Exercise objective | Could you filter the records below down to the lines that include the word "Paketi"?
BEGIN Available data
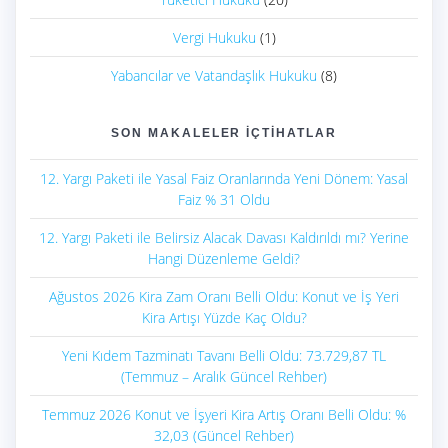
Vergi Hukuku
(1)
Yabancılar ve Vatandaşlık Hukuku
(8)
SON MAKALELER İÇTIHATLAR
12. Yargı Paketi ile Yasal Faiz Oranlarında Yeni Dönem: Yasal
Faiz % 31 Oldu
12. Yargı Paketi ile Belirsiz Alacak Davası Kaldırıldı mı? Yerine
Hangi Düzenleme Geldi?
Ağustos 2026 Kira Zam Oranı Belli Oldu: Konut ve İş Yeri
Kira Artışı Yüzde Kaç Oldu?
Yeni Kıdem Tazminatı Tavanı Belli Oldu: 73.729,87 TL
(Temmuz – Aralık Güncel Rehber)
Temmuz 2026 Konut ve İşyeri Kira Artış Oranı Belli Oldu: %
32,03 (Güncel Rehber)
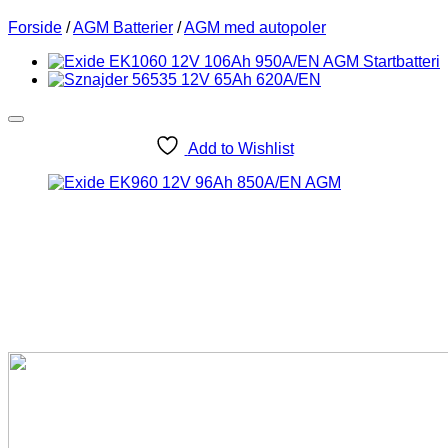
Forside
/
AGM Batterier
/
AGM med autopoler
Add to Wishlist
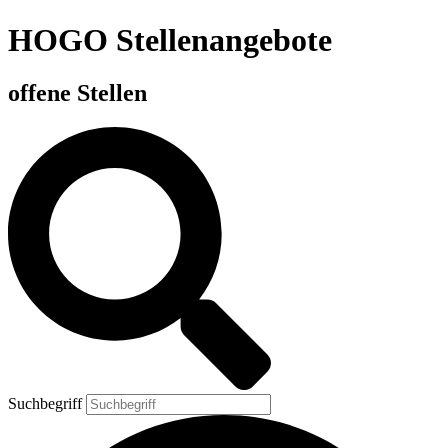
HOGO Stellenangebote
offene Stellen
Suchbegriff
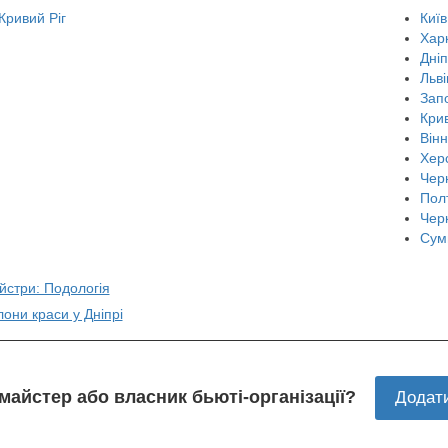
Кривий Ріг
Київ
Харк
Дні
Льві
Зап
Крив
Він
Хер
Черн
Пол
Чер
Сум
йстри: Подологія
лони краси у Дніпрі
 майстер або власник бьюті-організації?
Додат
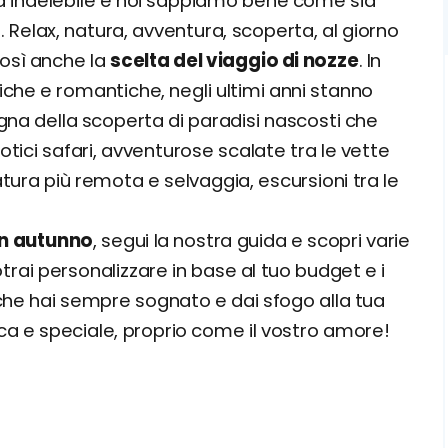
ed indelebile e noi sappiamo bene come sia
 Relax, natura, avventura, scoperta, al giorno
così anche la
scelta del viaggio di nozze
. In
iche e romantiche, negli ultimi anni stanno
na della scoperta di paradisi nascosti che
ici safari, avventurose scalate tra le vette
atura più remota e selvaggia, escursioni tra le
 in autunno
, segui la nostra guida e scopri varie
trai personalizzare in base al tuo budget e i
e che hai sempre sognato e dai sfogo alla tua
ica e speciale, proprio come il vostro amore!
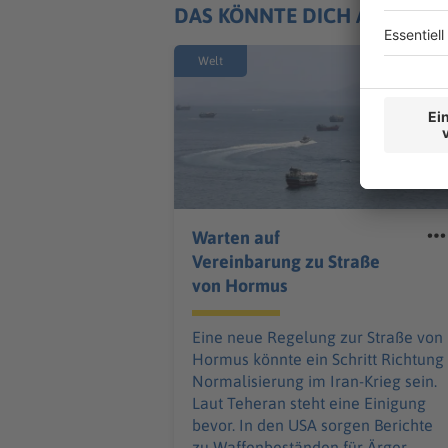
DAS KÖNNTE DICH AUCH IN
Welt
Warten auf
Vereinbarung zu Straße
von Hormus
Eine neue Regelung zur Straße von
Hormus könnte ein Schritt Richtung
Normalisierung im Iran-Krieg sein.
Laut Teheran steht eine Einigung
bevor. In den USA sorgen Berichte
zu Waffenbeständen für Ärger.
END Available data
Result below |
12. Yargı Paketi ile Yasal Faiz Oranlarında Yeni Dönem: Yasal
12. Yargı Paketi ile Belirsiz Alacak Davası Kaldırıldı mı? Yerine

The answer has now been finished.